February is national heart awareness month; the so-called silent killer, high blood pressure or hypertension affects from 32-38 percent of the people in Tennessee and can lead to conditions like vision loss, heart attack, kidney disease and a stroke.
One change that can help reduce blood pressure is a change in diet. The National Heart, Lung and Blood Institute promotes its Dietary Approaches to Stop Hypertension (DASH) to mark each national heart awareness month.
Conventional wisdom calls for reducing salt from one’s diet, yet the DASH plan emphasizes vegetables, fruits and low-fat dairy foods — and moderate amounts of whole grains, fish, poultry and nuts in addition to daily maximum intake of 2,300 mg of sodium in the standard diet plan.
The payoff, according to researchers, can be a drop over time of eight to 14 BP points.
What to eat
At a glance, the DASH diet calls for daily intakes of 6-8 servings of grain (whole grain is preferred), 4-5 servings of veggies, 4-5 servings of fruit (fresh, canned or juiced), 6 servings of lean meat and 2-3 servings of fats and oils and the same servings of dairy. Limit your weekly intake of sweets to five servings of sweets and try to get 4-5 servings of nuts, seeds or legumes each week.
Tips for success
The Mayo Clinic reminds people that healthy eating isn’t an all or nothing proposition. Do what you can, but strict adherence is counterproductive.
Some things you can do to make a change to a healthier diet include gradual changes, self rewards for accomplishments, forgive slip-ups, add physical activity and find support from others.
DASH diet for a day
It can be difficult to get a handle on what a healthier diet might look like. Here is an example from the Mayo Clinic to get you started with DASH.
Breakfast: Start the day with a whole wheat bagel with two tablespoons of no-salt peanut butter, an orange and a cup of fat-free milk.
Lunch includes a spinach salad (4 cups of spinach, one pear, half mandarin orange sections, 1/3 cup almonds and 2 tablespoons red wine vinaigrette).
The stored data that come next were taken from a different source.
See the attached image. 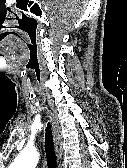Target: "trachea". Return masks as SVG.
Listing matches in <instances>:
<instances>
[{"instance_id":"obj_1","label":"trachea","mask_w":127,"mask_h":168,"mask_svg":"<svg viewBox=\"0 0 127 168\" xmlns=\"http://www.w3.org/2000/svg\"><path fill=\"white\" fill-rule=\"evenodd\" d=\"M45 152L48 168H57V158L50 123L47 124L45 129Z\"/></svg>"}]
</instances>
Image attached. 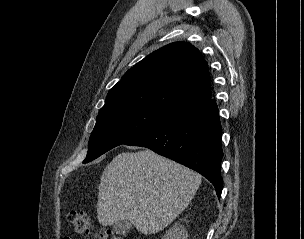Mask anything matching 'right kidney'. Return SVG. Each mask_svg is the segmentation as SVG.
I'll return each mask as SVG.
<instances>
[{"instance_id":"ca27d5eb","label":"right kidney","mask_w":304,"mask_h":239,"mask_svg":"<svg viewBox=\"0 0 304 239\" xmlns=\"http://www.w3.org/2000/svg\"><path fill=\"white\" fill-rule=\"evenodd\" d=\"M188 233L184 227L175 224L171 229H169L162 239H187Z\"/></svg>"}]
</instances>
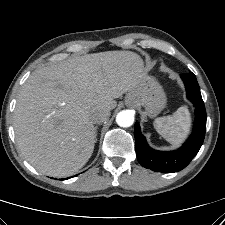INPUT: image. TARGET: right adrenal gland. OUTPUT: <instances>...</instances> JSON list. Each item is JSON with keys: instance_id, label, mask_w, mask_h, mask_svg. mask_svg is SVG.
Here are the masks:
<instances>
[{"instance_id": "right-adrenal-gland-1", "label": "right adrenal gland", "mask_w": 225, "mask_h": 225, "mask_svg": "<svg viewBox=\"0 0 225 225\" xmlns=\"http://www.w3.org/2000/svg\"><path fill=\"white\" fill-rule=\"evenodd\" d=\"M97 126L95 127V142H97Z\"/></svg>"}]
</instances>
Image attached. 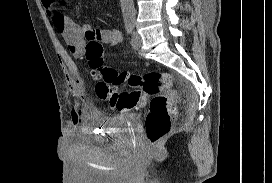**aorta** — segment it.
I'll list each match as a JSON object with an SVG mask.
<instances>
[{"label":"aorta","mask_w":272,"mask_h":183,"mask_svg":"<svg viewBox=\"0 0 272 183\" xmlns=\"http://www.w3.org/2000/svg\"><path fill=\"white\" fill-rule=\"evenodd\" d=\"M123 20L125 24L135 23L134 0H120Z\"/></svg>","instance_id":"762f6f07"}]
</instances>
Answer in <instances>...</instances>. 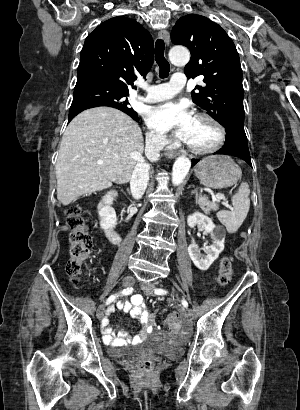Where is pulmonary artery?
I'll use <instances>...</instances> for the list:
<instances>
[{
	"label": "pulmonary artery",
	"mask_w": 300,
	"mask_h": 410,
	"mask_svg": "<svg viewBox=\"0 0 300 410\" xmlns=\"http://www.w3.org/2000/svg\"><path fill=\"white\" fill-rule=\"evenodd\" d=\"M186 85V76L183 73H175L170 82L160 85H142L147 94L141 99L146 102H160L173 97Z\"/></svg>",
	"instance_id": "1"
}]
</instances>
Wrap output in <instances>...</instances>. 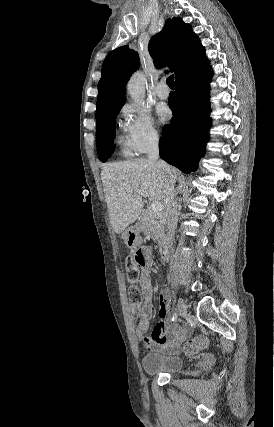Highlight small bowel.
Returning <instances> with one entry per match:
<instances>
[{
  "label": "small bowel",
  "mask_w": 274,
  "mask_h": 427,
  "mask_svg": "<svg viewBox=\"0 0 274 427\" xmlns=\"http://www.w3.org/2000/svg\"><path fill=\"white\" fill-rule=\"evenodd\" d=\"M146 256V262L141 267L136 283L142 293L143 301L140 308V317L136 323V333L139 336L142 350L144 352L156 351L166 354H177L181 351L182 345L190 336V330L185 328L176 332L168 333L167 325L171 319L169 309V296L162 292L158 298L160 321L154 327L150 337L144 334L150 328V321L153 312V286L149 263L152 258L150 248L142 250Z\"/></svg>",
  "instance_id": "small-bowel-1"
}]
</instances>
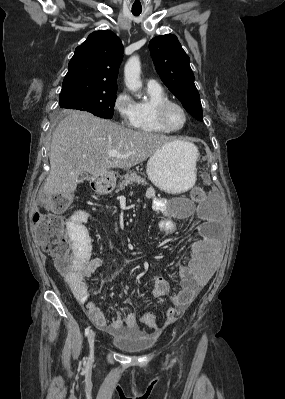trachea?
Segmentation results:
<instances>
[{
  "instance_id": "obj_1",
  "label": "trachea",
  "mask_w": 285,
  "mask_h": 399,
  "mask_svg": "<svg viewBox=\"0 0 285 399\" xmlns=\"http://www.w3.org/2000/svg\"><path fill=\"white\" fill-rule=\"evenodd\" d=\"M140 13H141V10H132V14H133L134 16H139Z\"/></svg>"
}]
</instances>
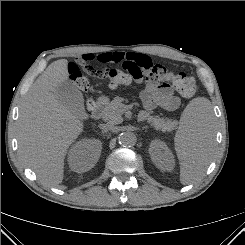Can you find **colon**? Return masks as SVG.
I'll use <instances>...</instances> for the list:
<instances>
[{"label":"colon","instance_id":"1","mask_svg":"<svg viewBox=\"0 0 245 245\" xmlns=\"http://www.w3.org/2000/svg\"><path fill=\"white\" fill-rule=\"evenodd\" d=\"M95 60V55L87 53L78 57L76 62L69 66L70 78L78 89L87 91L90 86L88 79L83 75L81 69L93 77L107 79L112 88L128 84L131 78L140 74L139 68L131 60L122 62L121 68L111 69L94 67L92 62ZM147 79L153 82L165 81L187 98L194 96L197 92V84L193 78L162 64H153L147 73ZM92 107L93 102L88 100L87 108L91 110Z\"/></svg>","mask_w":245,"mask_h":245}]
</instances>
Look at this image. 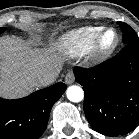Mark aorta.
<instances>
[{"instance_id": "obj_1", "label": "aorta", "mask_w": 139, "mask_h": 139, "mask_svg": "<svg viewBox=\"0 0 139 139\" xmlns=\"http://www.w3.org/2000/svg\"><path fill=\"white\" fill-rule=\"evenodd\" d=\"M67 98L74 103L80 102L84 99V91L80 86L72 85L66 90Z\"/></svg>"}]
</instances>
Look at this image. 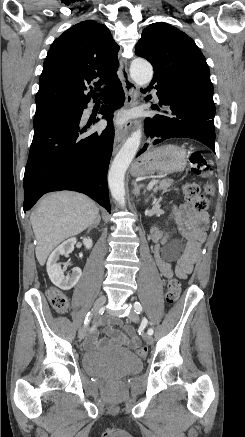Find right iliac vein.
I'll use <instances>...</instances> for the list:
<instances>
[{"label":"right iliac vein","instance_id":"1","mask_svg":"<svg viewBox=\"0 0 245 437\" xmlns=\"http://www.w3.org/2000/svg\"><path fill=\"white\" fill-rule=\"evenodd\" d=\"M105 302H106V297L105 296H101V297H99L97 300H96V302H95V304H94V307H93V313L95 314L104 304H105ZM85 325L84 326H82L80 329H79V332H78V336H79V338L80 339H83L84 338V336H85V334H86V329H85Z\"/></svg>","mask_w":245,"mask_h":437}]
</instances>
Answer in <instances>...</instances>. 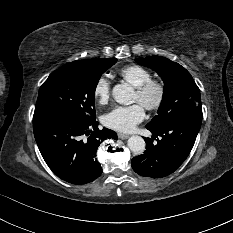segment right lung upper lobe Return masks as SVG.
I'll use <instances>...</instances> for the list:
<instances>
[{
  "label": "right lung upper lobe",
  "instance_id": "cb5924a9",
  "mask_svg": "<svg viewBox=\"0 0 233 233\" xmlns=\"http://www.w3.org/2000/svg\"><path fill=\"white\" fill-rule=\"evenodd\" d=\"M80 61H88V60H80Z\"/></svg>",
  "mask_w": 233,
  "mask_h": 233
}]
</instances>
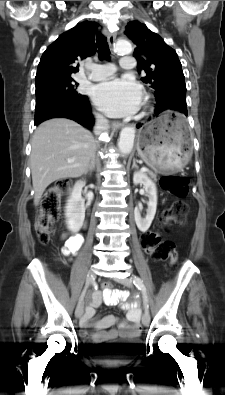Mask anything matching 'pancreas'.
<instances>
[{
	"label": "pancreas",
	"instance_id": "1",
	"mask_svg": "<svg viewBox=\"0 0 225 395\" xmlns=\"http://www.w3.org/2000/svg\"><path fill=\"white\" fill-rule=\"evenodd\" d=\"M147 173H148L152 178H154V179L156 178V174H154L153 172L148 171Z\"/></svg>",
	"mask_w": 225,
	"mask_h": 395
}]
</instances>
Top the meal off with a dozen reduced sodium crackers and a cup of fat-free milk.
Dinner is a 3 oz. filet of cod, ½ cup brown rice with vegetables, ½ cup steamed green beans, a sourdough roll and top it off with 2 teaspoons of olive oil and a cup of fresh berries for dessert.
Snacks can be a cup of fat-free yogurt and four vanilla wafers.
The Center for Disease Control data suggests that from 32-38 percent of Tennesseans over the age of 20 had high blood pressure as of 2017. Medicare and Medicaid Services indicates that from 2013-15, between 7.8-8.4 percent of the population age 65 and older in Coffee County were hospitalized for high blood pressure related problems.